You'd be better off making him a UDS and letting him smoke his own.

well I took him to restaurant depot and picked out a brisket for him, he told me to get one for myself (I just made one, so I declined) he said pick out something else so I grabbed a nice sized sirloin tip.

Then we went to the charcoal area, I grabbed a bag of RO, he grabbed another one. He asked me if I needed anything else, I said no, this is way to much LOL. He could not get over the prices there and went on a mini shopping spree for himself.

He paid for everything, so I will smoke meat for him anytime LOL
 
On my cook-for-reheating briskets, I pretty much do them just like a normal cook except for the rest I triple foil (to prevent an accidental hole during handling), and I add more liquid than normal to the foil, so there is plenty of reheating liquid.

I rest about 3 hours in a warm cooler... for food safety I want the internal temp to stay above 150* internal. Then I have a second cooler filled with iced water. Yes, finally a cold cooler for brisket... heheheeee. Anyway, I move the foiled brisket into a plastic bag and submerge it in the iced water. The theory here is.... I want to move the internal temp of the brisket from 150* to 40* as fast as possible. After about an hour, I'll remove it from the ice water cooler, remove the bag and it goes into the fridge. If I'm freezing it, I go straight to the freezer.

I also pre-mark grain direction so they slice it correctly, and I send a detailed written instruction sheet on how to reheat, when to slice etc. I include some brisket lore, smoking details, and explain things like the smoke ring. This way they can not only walk the walk, but they can talk the talk.

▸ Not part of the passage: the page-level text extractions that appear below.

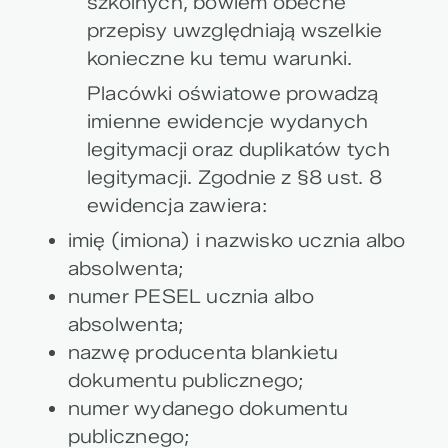
szkolnych, bowiem obecne
przepisy uwzględniają wszelkie
konieczne ku temu warunki.
Placówki oświatowe prowadzą
imienne ewidencje wydanych
legitymacji oraz duplikatów tych
legitymacji. Zgodnie z §8 ust. 8
ewidencja zawiera:
imię (imiona) i nazwisko ucznia albo
absolwenta;
numer PESEL ucznia albo
absolwenta;
nazwę producenta blankietu
dokumentu publicznego;
numer wydanego dokumentu
publicznego;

EDIT - ButtBurner, here are the instructions you PM'd me about. It's in Word .doc, and it's a big file... but this way you can download it and then make your own changes as needed. I've used these basic instructions for years, they have just grown over time. This version is for someone that really does not know much about brisket at all, and it includes some kind of an answer for about any question.

Thank you Wayne!!!
 
I agree smoke one or two for him the first time and then he is on his own.
 
well I took him to restaurant depot and picked out a brisket for him, he told me to get one for myself (I just made one, so I declined) he said pick out something else so I grabbed a nice sized sirloin tip.

Then we went to the charcoal area, I grabbed a bag of RO, he grabbed another one. He asked me if I needed anything else, I said no, this is way to much LOL. He could not get over the prices there and went on a mini shopping spree for himself.

He paid for everything, so I will smoke meat for him anytime LOL

Well if he is buying enough for the both of you, go for it.

My friend does the same most of the time, plus he stocks a lot of beer at his house for me, and he doesn't drink beer.